(Extracted material begins)

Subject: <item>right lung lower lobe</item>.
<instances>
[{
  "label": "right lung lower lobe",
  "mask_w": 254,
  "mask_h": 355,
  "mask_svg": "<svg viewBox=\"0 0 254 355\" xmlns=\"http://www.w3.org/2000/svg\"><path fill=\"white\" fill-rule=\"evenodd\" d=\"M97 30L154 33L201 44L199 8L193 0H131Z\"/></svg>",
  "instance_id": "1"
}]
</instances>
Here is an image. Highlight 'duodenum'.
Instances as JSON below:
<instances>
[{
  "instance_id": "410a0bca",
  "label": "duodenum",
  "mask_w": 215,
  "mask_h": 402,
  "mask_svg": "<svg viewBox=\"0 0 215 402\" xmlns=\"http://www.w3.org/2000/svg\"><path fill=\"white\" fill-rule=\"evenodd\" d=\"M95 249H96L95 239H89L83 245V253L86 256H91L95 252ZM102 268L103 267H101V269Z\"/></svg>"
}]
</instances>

(Extracted material ends)
(Extracted material begins)

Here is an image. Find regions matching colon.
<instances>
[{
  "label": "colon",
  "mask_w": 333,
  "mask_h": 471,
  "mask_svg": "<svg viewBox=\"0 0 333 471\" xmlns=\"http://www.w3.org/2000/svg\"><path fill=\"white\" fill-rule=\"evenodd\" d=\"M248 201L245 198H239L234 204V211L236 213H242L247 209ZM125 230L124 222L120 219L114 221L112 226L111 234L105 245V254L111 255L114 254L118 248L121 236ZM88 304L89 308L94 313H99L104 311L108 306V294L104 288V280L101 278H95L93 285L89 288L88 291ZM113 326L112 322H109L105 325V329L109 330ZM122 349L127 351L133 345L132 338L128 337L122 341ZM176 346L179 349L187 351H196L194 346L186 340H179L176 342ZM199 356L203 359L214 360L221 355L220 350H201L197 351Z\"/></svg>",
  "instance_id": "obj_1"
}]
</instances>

(Extracted material ends)

#### What the task asks:
Only a number is wanted here: how many lines of the material hold the word "lobe".

#### Output:
2